There are nearly 7400 state house and senate political leaders passing more legislation than any other branch while applying their expertise in direct representation. Unlike SCOTUS, these directly elected representatives have a confined responsibility to their direct voters. They create laws that may not infringe upon the Constitution but add quality of life for the people. As an example, Maryland Democrats are currently invoking federalist rights to create an abortion rights bill that will protect their direct voters. SCOTUS may overturn Rose v Wade or dismantle it through excessive guides to increase the burden for abortions, but it doesn’t mean abortion is illegal. The abortion debate would return to the states jurisdiction-referendums are easier to pass than winning a SCOTUS decision. SCOTUS is not the be all end all of the people’s rights.
Literalist Vs Interpretive
Unlike state representatives, SCOTUS cannot always rely on societal variations in their decisions. There are two main types of SCOTUS judges-literalists and interpretives. The literalist, Clarence Thomas as an example, relies on the exact wording of the Constitution to decide. Even though our Constitution is over 200 years old, the exact text is adhered. As an example, our Constitution restricted women from voting. Women’s suffrage succeeded with state by state advocacy. Our society, not our Constitution had changed, and pressured state representatives advocating for the law. SCOTUS had never advocated for the women’s vote, though equality is stated in the first section of the Declaration of Independence. We the people made the change.
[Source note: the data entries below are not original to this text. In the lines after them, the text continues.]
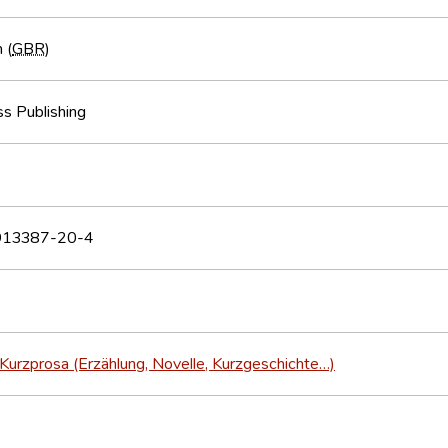
 (
GBR
)
s Publishing
913387-20-4
Kurzprosa (Erzählung, Novelle, Kurzgeschichte…)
Interpretive decisions are based on changes in American society. In the Plessy v. Ferguson case of 1896, SCOTUS institutionalized separate but equal. By 1954 in the Brown v Board Of Education case, that cases precedence was overturned. What had changed in those years? Society, the Constitution was the same. Ruth Bader Ginsburg is an interpretive justice consistently dissenting and mentioning the need for the Constitutional rights and liberties to reflect our current society. As our SCOTUS becomes heavily Conservative, expect more literalist decisions. These decisions can be countered with state laws to enforce our regional and 21st Century needs.
Regional Needs First
A quick glance at the 2016 election map proves that regional, urban, suburban and rural cultures have different agendas. SCOTUS may not visualize the regional differences in laws that are needed for different people. The issues in cities and in suburbs are significantly different while starker between cities and rural areas. When SCOTUS decides upon a laws legality or the rights of the people, which people are they deciding for? Immigration laws are a prime example. The Immigration and Nationality Act enforces deportation for certain crimes while illegal immigrants are a core of some regional workforces. If ICE was to begin enforcing deportation, three states workforces would dwindle-Texas, Florida and California. These agricultural economies rely on high migrant, usually illegal, workers. If SCOTUS rules that ICE can enforce the above Act, which is occurring, who will work the farms? No more orange juice or grapes? Laws affect each region differently, so people must enact state laws on every level of governance to counteract. Chicago became a sanctuary city with the state soon following. These politicians know their illegal immigrants produce more than crop yielding-they oil the entire economic wheel. Each state and region have their own needs and SCOTUS decisions do not have to be the law of the land.
States Rule, SCOTUS Decides
America is a mirrored reflection of the beginning of the 20th Century. From the SCOTUS Janus case which decreased the power of unions to monopolies such as Microsoft, history is repeating itself. We can learn from our past to create a brighter and more stable future. Use your direct resources and representatives for your legal needs. SCOTUS will change over time with upcoming retirements but it doesn’t mean you must retire your rights.